É del tutto arbitrario equiparare all'espropriazione per pubblica utilità la particolare forma di riscatto prevista dalle norme denunciate a favore dei comproprietari, componenti di famiglia coltivatrice che coltivino in comune un fondo, nei confronti del comproprietario che da cinque anni abbia cessato di dedicarsi alla coltivazione del fondo.

PER QUESTI MOTIVI

LA CORTE COSTITUZIONALE

 

dichiara non fondate le questioni di legittimità costituzionale dell'art. 8, commi decimo e undicesimo, legge 26 maggio 1965, n. 590 (Disposizioni per lo sviluppo della proprietà coltivatrice), proposte dal pretore di Saluzzo, con ordinanza 4 dicembre 1974, in riferimento agli artt. 3, 24, 41, 42 e 43 della Costituzione, e dal pretore di Empoli, con ordinanza 22 luglio 1975, in riferimento agli artt. 3, 24, 42 e 43 della Costituzione.

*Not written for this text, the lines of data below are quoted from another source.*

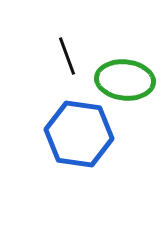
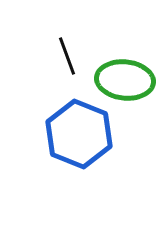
blue hexagon: rotated 14 degrees clockwise
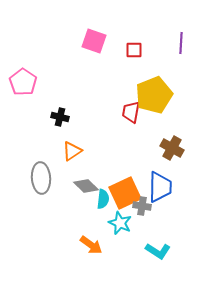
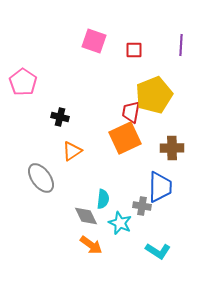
purple line: moved 2 px down
brown cross: rotated 30 degrees counterclockwise
gray ellipse: rotated 32 degrees counterclockwise
gray diamond: moved 30 px down; rotated 20 degrees clockwise
orange square: moved 55 px up
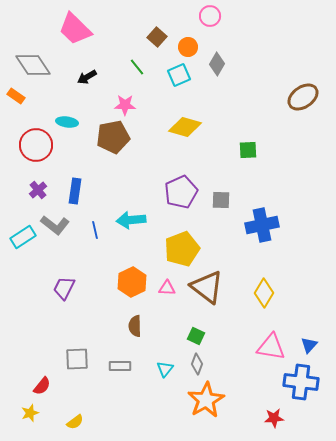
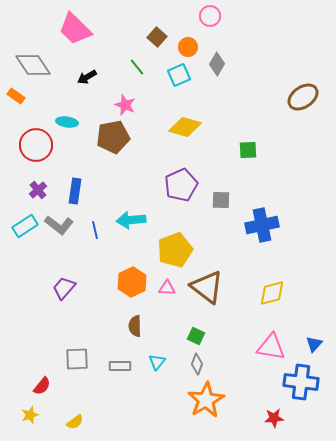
pink star at (125, 105): rotated 20 degrees clockwise
purple pentagon at (181, 192): moved 7 px up
gray L-shape at (55, 225): moved 4 px right
cyan rectangle at (23, 237): moved 2 px right, 11 px up
yellow pentagon at (182, 249): moved 7 px left, 1 px down
purple trapezoid at (64, 288): rotated 15 degrees clockwise
yellow diamond at (264, 293): moved 8 px right; rotated 44 degrees clockwise
blue triangle at (309, 345): moved 5 px right, 1 px up
cyan triangle at (165, 369): moved 8 px left, 7 px up
yellow star at (30, 413): moved 2 px down
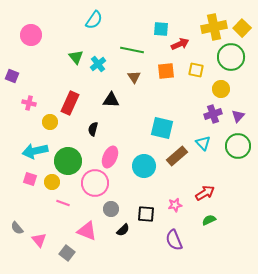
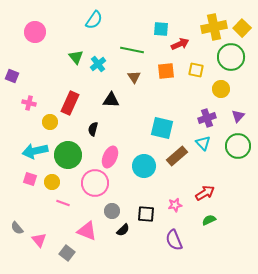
pink circle at (31, 35): moved 4 px right, 3 px up
purple cross at (213, 114): moved 6 px left, 4 px down
green circle at (68, 161): moved 6 px up
gray circle at (111, 209): moved 1 px right, 2 px down
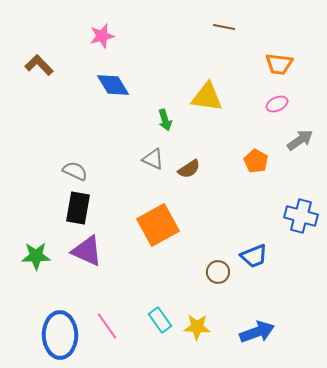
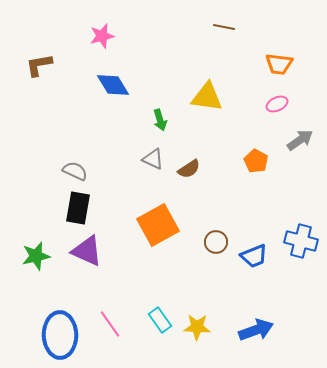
brown L-shape: rotated 56 degrees counterclockwise
green arrow: moved 5 px left
blue cross: moved 25 px down
green star: rotated 12 degrees counterclockwise
brown circle: moved 2 px left, 30 px up
pink line: moved 3 px right, 2 px up
blue arrow: moved 1 px left, 2 px up
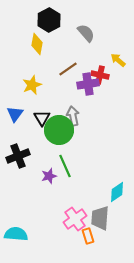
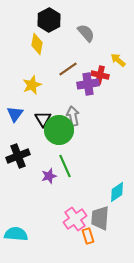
black triangle: moved 1 px right, 1 px down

Così deciso in Roma, nella sede della Corte costituzionale, Palazzo della Consulta, il 24 maggio 1977.

Paolo ROSSI - Luigi OGGIONI - Vezio CRISAFULLI - Nicola REALE - Leonetto AMADEI - Giulio GIONFRIDA - Edoardo VOLTERRA - Guido ASTUTI - Michele ROSSANO - Antonino DE STEFANO - Leopoldo ELIA - Guglielmo ROEHRSSEN - Oronzo REALE - Brunetto BUCCIARELLI DUCCI - Alberto MALAGUGINI.

Giovanni VITALE - Cancelliere

 

Depositata in cancelleria il 2 giugno 1977.